When she felt a little more able to face him, she turned to stare at him. His eyes were concerned. His face pale.

“You knew.” Her voice was reedy when it emerged from her ice-cold lips and his gaze wavered.

“What?”

“You knew Gramps was sick,” she said, happy to hear a bit of volume creeping into her voice, as the shock began to recede to be replaced by a tidal wave of sheer rage.

“Lilah.”

“You knew. You fucking knew! Yet you still insisted we leave on that joke of a honeymoon. When he was here dying. And you knew.”

“I swear to God, Lilah, I thought we had more time. I would never have insisted we go if I knew his time was so short. He told me he was fine. He said the doctor assured him… Fuck, Lilah, you have to believe me.”

“I don’t have to believe a damn thing you say, Ben! I have no reason to. You’ve lied to me time and time again. You have zero respect for me and I’m done with you.
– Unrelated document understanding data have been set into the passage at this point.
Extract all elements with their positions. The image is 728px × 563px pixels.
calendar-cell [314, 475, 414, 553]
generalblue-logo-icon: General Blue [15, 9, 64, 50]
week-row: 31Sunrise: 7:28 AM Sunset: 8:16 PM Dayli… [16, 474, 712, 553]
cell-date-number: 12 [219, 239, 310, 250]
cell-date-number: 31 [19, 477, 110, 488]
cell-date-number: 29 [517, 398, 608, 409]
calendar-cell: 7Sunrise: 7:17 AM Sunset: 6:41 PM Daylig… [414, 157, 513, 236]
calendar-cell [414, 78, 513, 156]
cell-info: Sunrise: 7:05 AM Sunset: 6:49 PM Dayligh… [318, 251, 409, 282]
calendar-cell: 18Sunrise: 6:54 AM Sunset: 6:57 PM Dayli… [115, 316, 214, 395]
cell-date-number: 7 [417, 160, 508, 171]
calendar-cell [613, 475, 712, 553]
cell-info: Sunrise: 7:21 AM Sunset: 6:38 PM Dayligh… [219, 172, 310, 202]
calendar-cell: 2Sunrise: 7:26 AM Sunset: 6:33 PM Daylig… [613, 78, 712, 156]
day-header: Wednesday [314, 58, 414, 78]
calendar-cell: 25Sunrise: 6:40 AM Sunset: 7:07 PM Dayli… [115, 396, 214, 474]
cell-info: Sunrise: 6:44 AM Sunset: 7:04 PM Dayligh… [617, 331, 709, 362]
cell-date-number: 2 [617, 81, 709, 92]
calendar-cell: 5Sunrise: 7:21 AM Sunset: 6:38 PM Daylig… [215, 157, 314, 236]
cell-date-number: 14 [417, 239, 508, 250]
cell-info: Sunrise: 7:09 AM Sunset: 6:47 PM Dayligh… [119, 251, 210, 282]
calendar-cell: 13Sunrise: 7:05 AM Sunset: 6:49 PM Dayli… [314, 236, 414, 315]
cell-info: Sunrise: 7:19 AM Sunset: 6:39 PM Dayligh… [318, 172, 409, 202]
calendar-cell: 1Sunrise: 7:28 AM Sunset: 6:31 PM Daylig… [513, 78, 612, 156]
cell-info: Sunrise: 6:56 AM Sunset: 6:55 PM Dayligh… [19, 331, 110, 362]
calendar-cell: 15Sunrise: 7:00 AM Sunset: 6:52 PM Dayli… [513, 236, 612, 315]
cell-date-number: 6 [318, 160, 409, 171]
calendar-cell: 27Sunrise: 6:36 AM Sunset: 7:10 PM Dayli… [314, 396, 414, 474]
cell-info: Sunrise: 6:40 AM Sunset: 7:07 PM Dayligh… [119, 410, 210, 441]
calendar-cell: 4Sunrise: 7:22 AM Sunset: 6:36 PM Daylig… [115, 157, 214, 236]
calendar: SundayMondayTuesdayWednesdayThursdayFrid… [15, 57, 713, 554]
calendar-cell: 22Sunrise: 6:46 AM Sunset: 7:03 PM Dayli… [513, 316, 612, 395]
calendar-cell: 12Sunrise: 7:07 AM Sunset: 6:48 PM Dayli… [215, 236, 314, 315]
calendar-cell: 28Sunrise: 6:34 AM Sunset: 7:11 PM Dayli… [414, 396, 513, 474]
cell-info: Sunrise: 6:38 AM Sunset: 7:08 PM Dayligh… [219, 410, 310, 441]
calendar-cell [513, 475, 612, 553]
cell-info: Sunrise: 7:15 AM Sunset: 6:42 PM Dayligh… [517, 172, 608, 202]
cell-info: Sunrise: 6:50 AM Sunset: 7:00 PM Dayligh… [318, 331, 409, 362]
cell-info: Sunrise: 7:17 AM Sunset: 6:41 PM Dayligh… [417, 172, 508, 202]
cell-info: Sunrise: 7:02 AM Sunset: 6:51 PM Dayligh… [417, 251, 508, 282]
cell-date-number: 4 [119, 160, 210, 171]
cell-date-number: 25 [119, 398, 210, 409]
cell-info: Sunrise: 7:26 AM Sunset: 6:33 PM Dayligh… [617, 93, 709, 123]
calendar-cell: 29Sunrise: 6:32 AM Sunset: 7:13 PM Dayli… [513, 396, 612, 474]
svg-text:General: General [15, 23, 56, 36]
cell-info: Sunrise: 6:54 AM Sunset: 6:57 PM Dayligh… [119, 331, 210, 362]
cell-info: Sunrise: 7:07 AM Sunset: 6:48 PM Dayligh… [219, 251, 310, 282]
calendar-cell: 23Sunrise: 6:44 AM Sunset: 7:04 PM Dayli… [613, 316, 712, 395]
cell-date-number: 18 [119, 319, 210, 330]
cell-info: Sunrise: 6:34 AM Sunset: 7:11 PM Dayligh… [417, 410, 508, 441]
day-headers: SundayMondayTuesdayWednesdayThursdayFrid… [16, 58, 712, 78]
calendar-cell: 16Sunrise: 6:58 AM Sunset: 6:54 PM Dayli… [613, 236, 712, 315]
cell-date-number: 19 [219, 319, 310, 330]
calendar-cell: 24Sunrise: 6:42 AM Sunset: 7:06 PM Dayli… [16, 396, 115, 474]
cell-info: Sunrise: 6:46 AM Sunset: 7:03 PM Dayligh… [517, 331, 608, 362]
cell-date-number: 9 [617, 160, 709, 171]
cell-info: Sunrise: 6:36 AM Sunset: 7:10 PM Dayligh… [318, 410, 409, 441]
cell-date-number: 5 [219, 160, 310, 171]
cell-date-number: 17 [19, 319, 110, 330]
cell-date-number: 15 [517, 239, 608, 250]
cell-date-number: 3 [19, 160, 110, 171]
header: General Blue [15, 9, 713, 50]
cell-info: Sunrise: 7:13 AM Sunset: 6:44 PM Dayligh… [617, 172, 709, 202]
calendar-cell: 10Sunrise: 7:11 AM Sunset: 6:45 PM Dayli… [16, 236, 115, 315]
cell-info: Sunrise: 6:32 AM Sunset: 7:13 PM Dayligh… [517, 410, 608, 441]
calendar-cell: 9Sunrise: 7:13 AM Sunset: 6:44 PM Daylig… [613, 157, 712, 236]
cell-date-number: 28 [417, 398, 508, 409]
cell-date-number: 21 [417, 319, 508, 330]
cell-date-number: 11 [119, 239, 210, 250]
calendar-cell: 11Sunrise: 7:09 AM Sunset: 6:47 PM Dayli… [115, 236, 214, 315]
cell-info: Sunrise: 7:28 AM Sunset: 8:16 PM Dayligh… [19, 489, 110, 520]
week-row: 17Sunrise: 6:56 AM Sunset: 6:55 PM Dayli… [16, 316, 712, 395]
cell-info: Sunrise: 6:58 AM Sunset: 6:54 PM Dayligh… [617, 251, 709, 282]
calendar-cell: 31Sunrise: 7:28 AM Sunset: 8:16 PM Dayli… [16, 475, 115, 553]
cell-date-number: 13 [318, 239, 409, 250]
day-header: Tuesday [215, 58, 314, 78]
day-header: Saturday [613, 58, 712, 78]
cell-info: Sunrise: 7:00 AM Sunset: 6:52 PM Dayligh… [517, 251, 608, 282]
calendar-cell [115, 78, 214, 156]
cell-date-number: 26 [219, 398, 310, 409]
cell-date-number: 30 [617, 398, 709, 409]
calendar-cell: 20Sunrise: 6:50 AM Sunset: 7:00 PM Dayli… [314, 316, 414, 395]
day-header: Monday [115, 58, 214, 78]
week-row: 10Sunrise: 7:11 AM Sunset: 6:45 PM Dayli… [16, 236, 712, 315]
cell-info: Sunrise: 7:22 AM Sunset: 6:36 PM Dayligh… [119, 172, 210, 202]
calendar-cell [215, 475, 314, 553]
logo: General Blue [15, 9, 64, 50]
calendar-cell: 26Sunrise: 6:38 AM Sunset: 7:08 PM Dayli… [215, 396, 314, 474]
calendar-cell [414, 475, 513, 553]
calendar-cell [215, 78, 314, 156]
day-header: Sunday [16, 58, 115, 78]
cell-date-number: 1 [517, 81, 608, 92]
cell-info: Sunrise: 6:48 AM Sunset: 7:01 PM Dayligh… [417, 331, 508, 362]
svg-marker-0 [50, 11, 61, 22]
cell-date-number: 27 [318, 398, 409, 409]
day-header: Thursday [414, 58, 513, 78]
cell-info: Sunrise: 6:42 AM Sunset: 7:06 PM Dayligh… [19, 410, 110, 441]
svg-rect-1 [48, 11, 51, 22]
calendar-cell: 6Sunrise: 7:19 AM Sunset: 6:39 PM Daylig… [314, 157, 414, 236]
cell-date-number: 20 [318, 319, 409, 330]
“I don’t care what Gramps said… I only care that he said it to you, and you kept it to yourself. Selfishly hoarded information about my grandfather like I had no right to know. I knew you were jealous of me, but I didn’t know to what extent. Did you enjoy having his ear, keeping important secrets from me like you were the grandchild and I was just some random stranger who didn’t deserve the truth?”

“No! Christ. No, that’s not how it was. I wanted to tell you.”

“You didn’t.”

“He wouldn’t let me.”

“Fuck you, Ben! Since when do you let anyone dictate what you should or shouldn’t do?”

“I let Cyrus. I respected him and loved him. He asked me to keep his secret and God help me, I did. But I urged him to tell you. You had a right to know. I told him that.”

“And when we got the news of his collapse? You couldn’t tell me then? You left me in agony all night, using my vulnerability as an excuse to fuck me instead.”

He flinched and stared at her in horror. “No, you mustn’t think that. It wasn’t at all—”

She cut him off again, having no interest in his excuses. “And after that, at the hospital when I was telling the doctor we needed another opinion, you’d met him before hadn’t you? You knew him? And you let me sit there like a fool, questioning him, doubting him, when you had all the information already, and could have shared it with me at any time, but—yet again, even at such a crucial time—chose not to.”